Fig 2: CCN3 promotes NSC proliferation in the mouse dental gyrus. (A) Following the same grouping as before, Ki-67 and SOX2 double immunostaining was used to detect NSC proliferation. Quantitative analysis of the number of Ki-67 (B), SOX2 (C), and double-positive cells (D), each data represents the mean ± SD from 9 animals (n = 9). Scale bar = 50 μm. Differences between groups were analyzed using one-way ANOVA, followed by Tukey’s post hoc test. The Kolmogorov–Smirnov test was used for normality and homogeneity. * p < 0.05, ** p < 0.05, and *** p < 0.001 versus the Ctrl group; # p < 0.05 and ## p < 0.001 versus the shNC group.

Fig 3: Alteration of CCN3 expression has little impact on cell apoptosis. Cells were transfected with either a Ccn3-targeting shRNA (shCCN3) or a non-specific shRNA (shNC). After 7 days, eGFP-positive cells were found in both the DG area (A) and cultured hippocampal NSCs (B). (C,D) WB band quantification for the ratio of CCN3 to β-Actin was presented, and each value represents the mean ± SD of three independent experiments (n = 3). Differences between groups were analyzed using one-way ANOVA, followed by Tukey’s post hoc test. *** p < 0.001 versus the shNC group. The schematic workflow of the experiment involving the injection of lentivirus (E) and CCN3 protein solution (F) is as follows. Mice were randomly assigned to different treatment groups and received a DG infusion of normal saline solution (Ctrl), CCN3 protein solution (CCN3), lentiviral shRNA against Ccn3 (shCCN3), or control shRNA (shNC). (G–I) TUNEL staining was utilized to detect apoptotic cells. Data are presented as the percentage of TUNEL-positive cells in the total DAPI-stained cells, and each value represents the mean ± SD of nine independent experiments (n = 9). Differences between groups were analyzed using one-way ANOVA, followed by Tukey’s post hoc test. Scale bars in (A,B,G) represent 100 μm; in (H), 50 μm.

Fig 4: Culture of mouse hippocampal NSCs and the effect of CCN3 on cell viability. Neural stem cells (NSCs) were isolated from the hippocampus of neonatal mice. Following 3–5 days of culturing, 90–170 μm neurospheres were observed (A) and the majority of these cells expressed nestin (B). (C) The NSCs were identified using double-immunofluorescent labeling with nestin and SOX2. DAPI was used as a counterstain for the nuclei. (D–F) Tuj1-, GFAP-, or NG2-positive cells were observed following normal differentiation medium culturing for 3 days. (G) CCN3 expression co-localized with nestin, as observed by double immunofluorescent staining. (H) NSCs were exposed to varying concentrations of CCN3 (5, 10, 20, 50, 100, 200, and 500 ng/mL) for 3 days, and cell viability was measured using the CCK-8 assay. All results are expressed as the mean ± SD with single data points from at least three independent experiments. Statistical analysis was performed using one-way ANOVA. The Kolmogorov–Smirnov test was used for normality and homogeneity. * p < 0.05; *** p < 0.001 versus normal control (0 ng/mL). Scale bars in (A,B) denote 100 μm; in (C–G), 50 μm.

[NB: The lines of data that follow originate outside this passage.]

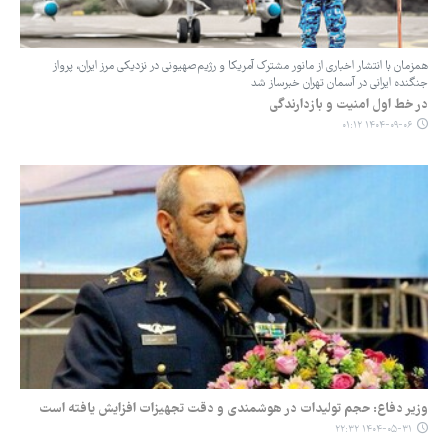
همزمان با انتشار اخباری از مانور مشترک آمریکا و رژیم‌صهیونی در نزدیکی مرز ایران، پرواز
جنگنده ایرانی در آسمان تهران خبرساز شد
در خط اول امنیت و بازدارندگی
۱۴۰۴-۰۹-۰۶ ۰۱:۱۲
وزیر دفاع: حجم تولیدات در هوشمندی و دقت تجهیزات افزایش یافته است
۱۴۰۴-۰۵-۳۱ ۲۲:۳۲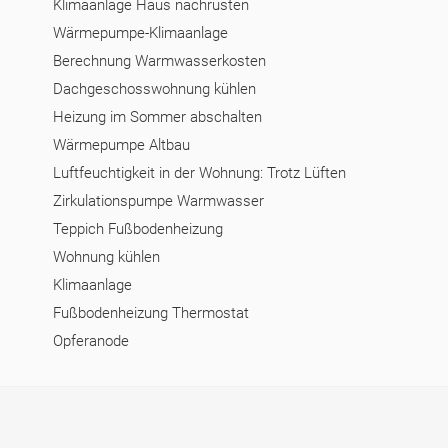
Klimaanlage Haus nachrüsten
Wärmepumpe-Klimaanlage
Berechnung Warmwasserkosten
Dachgeschosswohnung kühlen
Heizung im Sommer abschalten
Wärmepumpe Altbau
Luftfeuchtigkeit in der Wohnung: Trotz Lüften
Zirkulationspumpe Warmwasser
Teppich Fußbodenheizung
Wohnung kühlen
Klimaanlage
Fußbodenheizung Thermostat
Opferanode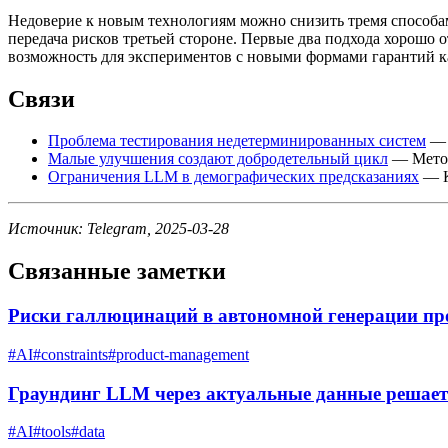
Недоверие к новым технологиям можно снизить тремя способами
передача рисков третьей стороне. Первые два подхода хорошо 
возможность для экспериментов с новыми формами гарантий ка
Связи
Проблема тестирования недетерминированных систем
— 
Малые улучшения создают добродетельный цикл
— Метод
Ограничения LLM в демографических предсказаниях
— К
Источник: Telegram, 2025-03-28
Связанные заметки
Риски галлюцинаций в автономной генерации пр
#
AI
#
constraints
#
product-management
Граундинг LLM через актуальные данные решает
#
AI
#
tools
#
data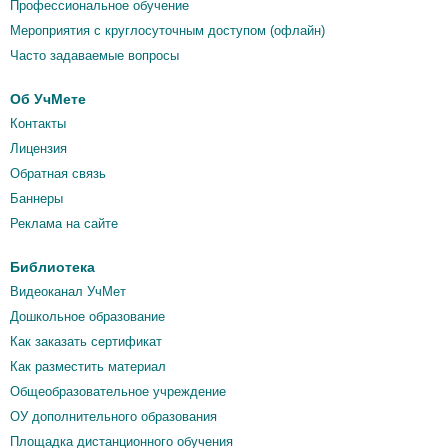
Профессиональное обучение
Мероприятия c круглосуточным доступом (офлайн)
Часто задаваемые вопросы
Об УчМете
Контакты
Лицензия
Обратная связь
Баннеры
Реклама на сайте
Библиотека
Видеоканал УчМет
Дошкольное образование
Как заказать сертификат
Как разместить материал
Общеобразовательное учреждение
ОУ дополнительного образования
Площадка дистанционного обучения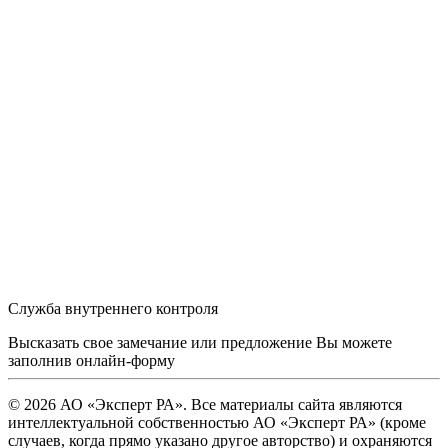
Служба внутреннего контроля
Высказать свое замечание или предложение Вы можете
заполнив
онлайн-форму
© 2026 АО «Эксперт РА». Все материалы сайта являются
интеллектуальной собственностью АО «Эксперт РА» (кроме
случаев, когда прямо указано другое авторство) и охраняются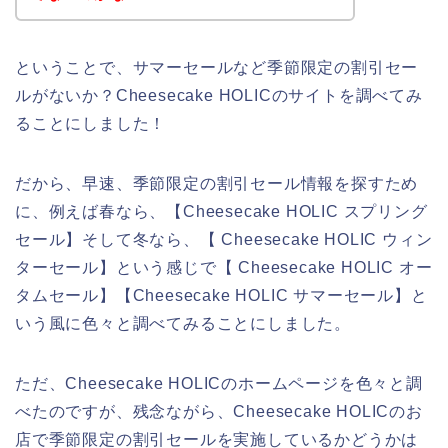
ということで、サマーセールなど季節限定の割引セー
ルがないか？Cheesecake HOLICのサイトを調べてみ
ることにしました！
だから、早速、季節限定の割引セール情報を探すため
に、例えば春なら、【Cheesecake HOLIC スプリング
セール】そして冬なら、【 Cheesecake HOLIC ウィン
ターセール】という感じで【 Cheesecake HOLIC オー
タムセール】【Cheesecake HOLIC サマーセール】と
いう風に色々と調べてみることにしました。
ただ、Cheesecake HOLICのホームページを色々と調
べたのですが、残念ながら、Cheesecake HOLICのお
店で季節限定の割引セールを実施しているかどうかは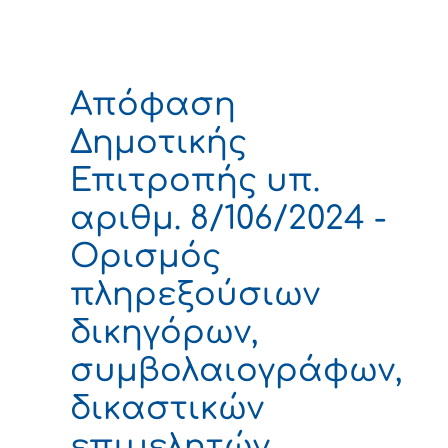
Απόφαση
Δημοτικής
Επιτροπής υπ.
αριθμ. 8/106/2024 -
Ορισμός
πληρεξούσιων
δικηγόρων,
συμβολαιογράφων,
δικαστικών
επιμελητών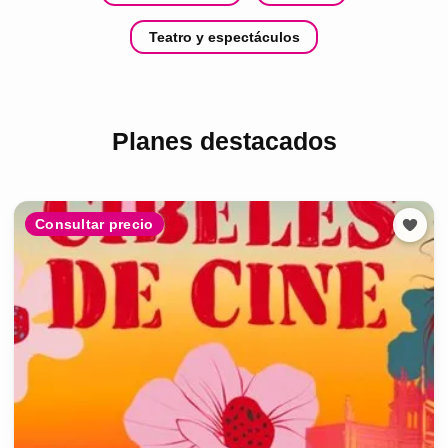
Teatro y espectáculos
Planes destacados
Consultar precio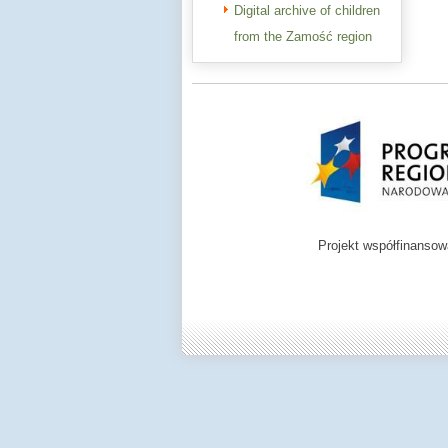
Digital archive of children
from the Zamość region
Projekt współfinanso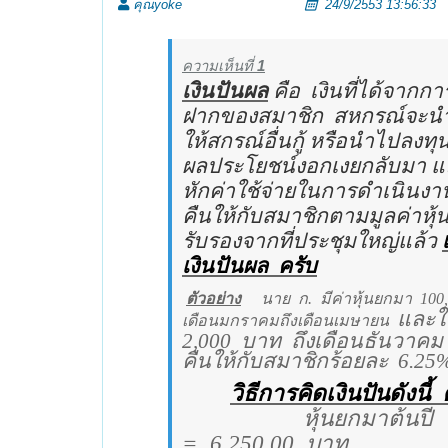
คุณyoke
24/9/2553 13:56:33
ความเห็นที่
1
เงินปันผล
คือ
เงินที่ได้จากก
ฝากของสมาชิก
สหกรณ์จะนำไ
ให้สกรณ์อื่นกู้ หรือนำไปลง
ผลประโยชน์งอกเงยกลับมา แล
หักค่าใช้จ่ายในการดำเนินงา
คืนให้กับสมาชิกตามมูลค่าหุ
รับรองจากที่ประชุมใหญ่แล้ว
เงินปันผล
ครับ
ตัวอย่าง
นาย
ก.
มีค่าหุ้นยกมา
100
และใน
เดือนมกราคมถึงเดือนเมษายน
2,000
บาท
ถึงเดือนธันวาคม
คืนให้กับสมาชิกร้อยละ
6.25
วิธีการคิดเงินปันดังนี้
หุ้นยกมาต้นปี
=
6,250.00
บาท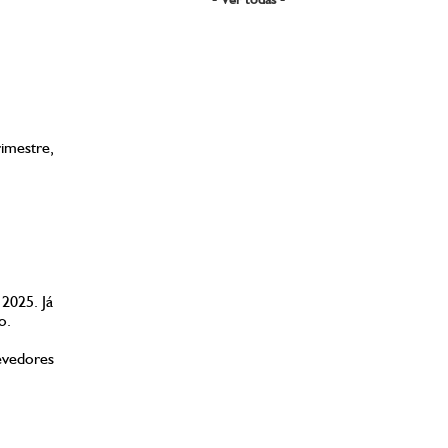
imestre,
2025. Já
o.
evedores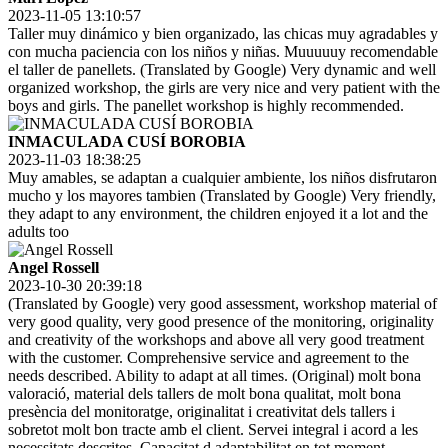
2023-11-05 13:10:57
Taller muy dinámico y bien organizado, las chicas muy agradables y
con mucha paciencia con los niños y niñas. Muuuuuy recomendable
el taller de panellets. (Translated by Google) Very dynamic and well
organized workshop, the girls are very nice and very patient with the
boys and girls. The panellet workshop is highly recommended.
INMACULADA CUSÍ BOROBIA
2023-11-03 18:38:25
Muy amables, se adaptan a cualquier ambiente, los niños disfrutaron
mucho y los mayores tambien (Translated by Google) Very friendly,
they adapt to any environment, the children enjoyed it a lot and the
adults too
Angel Rossell
2023-10-30 20:39:18
(Translated by Google) very good assessment, workshop material of
very good quality, very good presence of the monitoring, originality
and creativity of the workshops and above all very good treatment
with the customer. Comprehensive service and agreement to the
needs described. Ability to adapt at all times. (Original) molt bona
valoració, material dels tallers de molt bona qualitat, molt bona
presència del monitoratge, originalitat i creativitat dels tallers i
sobretot molt bon tracte amb el client. Servei integral i acord a les
necessitats descrites. Capacitat d adaptabilitat en tot moment.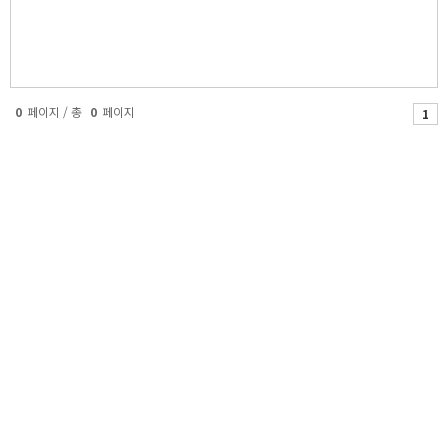
0
페이지 / 총
0
페이지
1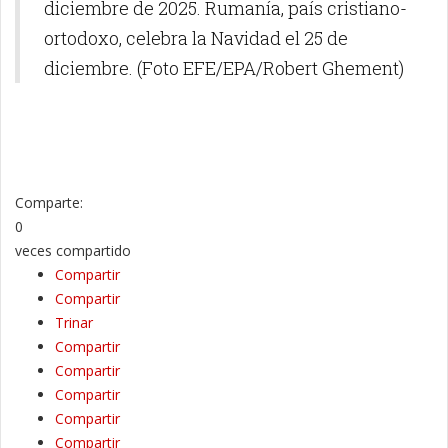
diciembre de 2025. Rumanía, país cristiano-
ortodoxo, celebra la Navidad el 25 de
diciembre. (Foto EFE/EPA/Robert Ghement)
Comparte:
0
veces compartido
Compartir
Compartir
Trinar
Compartir
Compartir
Compartir
Compartir
Compartir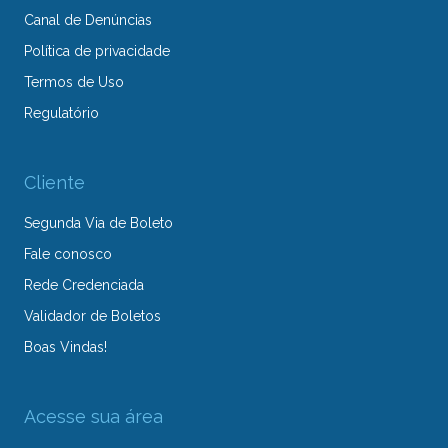
Canal de Denúncias
Política de privacidade
Termos de Uso
Regulatório
Cliente
Segunda Via de Boleto
Fale conosco
Rede Credenciada
Validador de Boletos
Boas Vindas!
Acesse sua área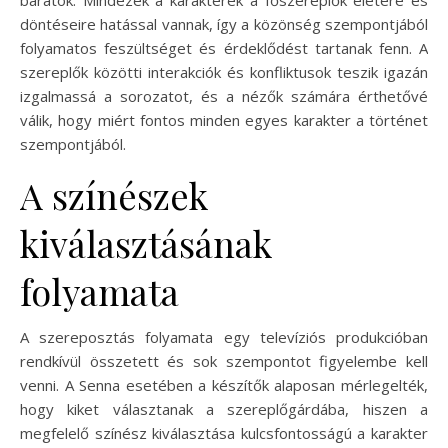
döntéseire hatással vannak, így a közönség szempontjából
folyamatos feszültséget és érdeklődést tartanak fenn. A
szereplők közötti interakciók és konfliktusok teszik igazán
izgalmassá a sorozatot, és a nézők számára érthetővé
válik, hogy miért fontos minden egyes karakter a történet
szempontjából.
A színészek
kiválasztásának
folyamata
A szereposztás folyamata egy televíziós produkcióban
rendkívül összetett és sok szempontot figyelembe kell
venni. A Senna esetében a készítők alaposan mérlegelték,
hogy kiket választanak a szereplőgárdába, hiszen a
megfelelő színész kiválasztása kulcsfontosságú a karakter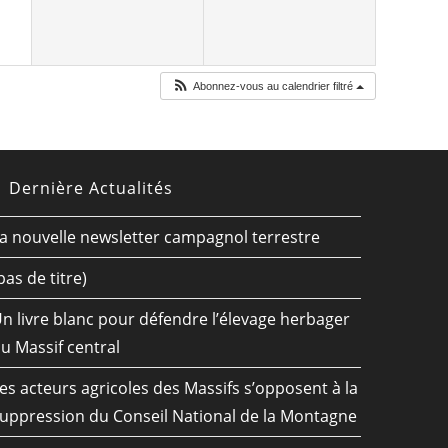
Abonnez-vous au calendrier filtré
Dernière Actualités
a nouvelle newsletter campagnol terrestre
pas de titre)
n livre blanc pour défendre l’élevage herbager
u Massif central
es acteurs agricoles des Massifs s’opposent à la
uppression du Conseil National de la Montagne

Fig 5: Notch/PTEN/AKT pathway is closely involved in regulating the effect of CCN3 in mouse hippocampal NSCs. After the modulation of CCN3 expression, NSCs were treated with a vehicle (DMSO), 20 μM of FLI-06, or 5 μM of VO-OHpic trihydrate (VO-OH). (A,B) BrdU staining and Tuj1 staining were performed to detect proliferation and neuronal differentiation, respectively. Scale bar = 50 μm. Each single data points from nine independent cell culture preparations (n = 9) are presented as the percentage of BrdU+ cells among PI-stained cells (C) or Tuj1+ cells (D) among DAPI-stained cells. Differences between groups were analyzed using one-way ANOVA, followed by Tukey’s post hoc test. The Kolmogorov–Smirnov test was used for normality and homogeneity. * p < 0.05, ** p < 0.01, and *** p < 0.01 versus the DMSO group; ### p < 0.001 versus the CCN3 group; &&& p < 0.001 versus the shCCN3 group. (E) The illustration presents the mechanisms by which CCN3 regulates proliferation and differentiation in NSCs.